Common approaches to URL structure
There are three common ways you can structure URLs for your multilingual website.
Top-Level Domains
Top-level domains are the least flexible and the most costly from a domain registration perspective. However, they are often considered the easiest to implement. Because you are registering a whole new domain, the locale code you use will need to be the same set by Internet registrars.
Since this will be country-specific, you will need to make decisions as to what language should be set as the default on the site for countries that may have a number of language choices.
Subdomains
Subdomains give greater flexibility because you won't need to register a new domain. However, you'll still need to modify your domain's DNS records in order to make the subdomain available.
Additionally, you can use the locale designation for language instead of a country identifier. This allows for multiple languages with different region codes and not just the country code.
Subdirectories
Subdirectories offer even more flexibility over subdomains. A subdirectory simply allows you to add the locale code within the URL path of your site. Similar to subdomains, these can be either country specific, language specific, or a mixture of both.
Also, with subdirectories you don't have to modify your DNS records, so it's a great solution for some hosting solutions where your control over the site is limited.
Measurement and tracking
Another concern is how you are going to measure the traffic to your localized sites and pages.
One common way to measure traffic based on different locales is to use country information. This information can be determined in a number of ways. First, in most cases, the browser is aware of the country. Often this is set when it is first setup/installed. The downside to this metric is that it doesn't tell us where the visitor is currently. Therefore many businesses choose to augment this data with GeoIP lookups. However, these lookups can still have some amount of inaccurate data.
Measuring traffic based on the country is very easy and will often be a part of your analytics package. Additionally, designing a URL structure that compliments this approach is simple and straightforward. However, due to the nature of using countries, your accuracy and confidence in the results might suffer.
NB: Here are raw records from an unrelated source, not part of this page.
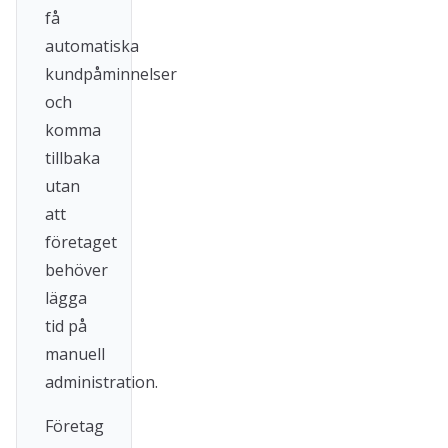
få
automatiska
kundpåminnelser
och
komma
tillbaka
utan
att
företaget
behöver
lägga
tid på
manuell
administration.
Företag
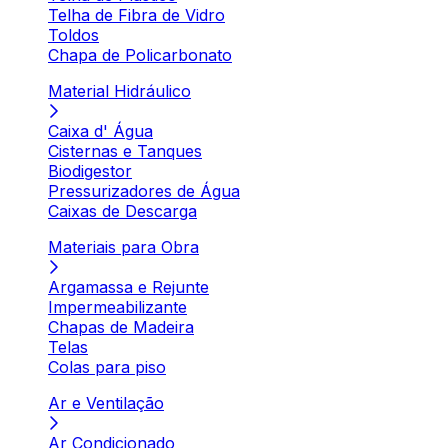
Telha de Fibra de Vidro
Toldos
Chapa de Policarbonato
Material Hidráulico
Caixa d' Água
Cisternas e Tanques
Biodigestor
Pressurizadores de Água
Caixas de Descarga
Materiais para Obra
Argamassa e Rejunte
Impermeabilizante
Chapas de Madeira
Telas
Colas para piso
Ar e Ventilação
Ar Condicionado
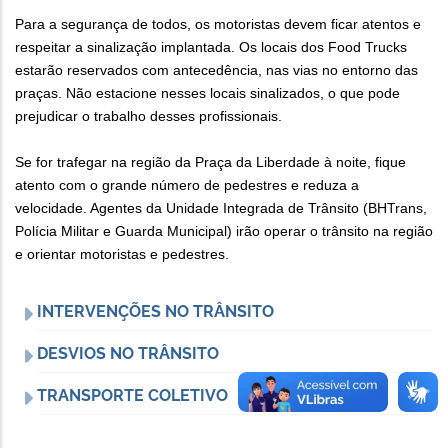
Para a segurança de todos, os motoristas devem ficar atentos e
respeitar a sinalização implantada. Os locais dos Food Trucks
estarão reservados com antecedência, nas vias no entorno das
praças. Não estacione nesses locais sinalizados, o que pode
prejudicar o trabalho desses profissionais.
Se for trafegar na região da Praça da Liberdade à noite, fique
atento com o grande número de pedestres e reduza a
velocidade. Agentes da Unidade Integrada de Trânsito (BHTrans,
Polícia Militar e Guarda Municipal) irão operar o trânsito na região
e orientar motoristas e pedestres.
INTERVENÇÕES NO TRÂNSITO
DESVIOS NO TRÂNSITO
TRANSPORTE COLETIVO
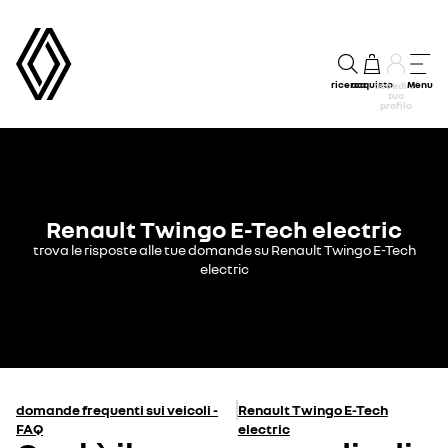
ricerca
acquisto
Menu
accedi al
tuo
profilo
Renault Twingo E-Tech electric
trova le risposte alle tue domande su Renault Twingo E-Tech
electric
domande frequenti sui veicoli -
Renault Twingo E-Tech
FAQ
electric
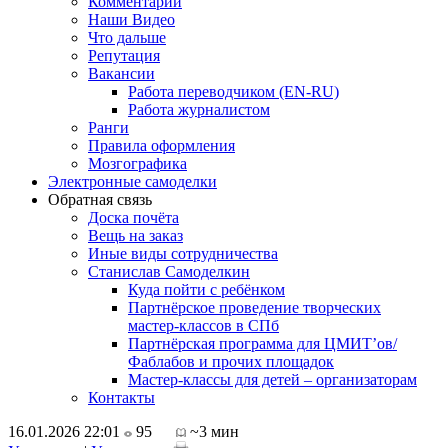
Комментарии
Наши Видео
Что дальше
Репутация
Вакансии
Работа переводчиком (EN-RU)
Работа журналистом
Ранги
Правила оформления
Мозгографика
Электронные самоделки
Обратная связь
Доска почёта
Вещь на заказ
Иные виды сотрудничества
Станислав Самоделкин
Куда пойти с ребёнком
Партнёрское проведение творческих
мастер-классов в СПб
Партнёрская программа для ЦМИТ’ов/
Фаблабов и прочих площадок
Мастер-классы для детей – организаторам
Контакты
16.01.2026 22:01
95
~3 мин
Another way to measure your traffic is to use language. Language tends to be a more accurate approach since users tend only to use languages they understand. Since this is a setting that directly affects how the browser works, it's a safer assumption that most visitors have their language settings 'correct'. (Remember that 'correctness' is relative to the user). Most analytics packages also include statistics based on language as a default.
A more complex approach to international traffic measurement is to use a hybrid approach of using language AND country. In this approach, measurement is done for traffic where there is a correlation between the data points (IE if a visitor's browser is set to US and English...and GeoIP shows they are likely in the US). While this approach raises confidence in our measurements, we might also be ignoring important data points.
User experience
Another consideration when designing your internationalized structure is the experience your users see. If a user's browser is set to a specific language, they should see your site in that language. While this seems straightforward, it's highly dependent on how your URL structure.
The most straightforward solution is to detect the language browser setting and then redirect the visitor to a predefined URL. However, we still need to give them the ability to choose a different language themselves. So we must also implement a UI language picker. In the case where we are using asynchronous JavaScript to do our translations, we can change the language immediately without needing a reload action from the browser. If instead, we are using the visitors' country to control the user experience, our user experience is much trickier and raises quite a few questions.
Does it make sense to redirect a user immediately to another page?
How do we match the country to the language?
Is this type of functionality desirable? (an example where this might be true is in cases of e-commerce sites where visitors cannot place international orders)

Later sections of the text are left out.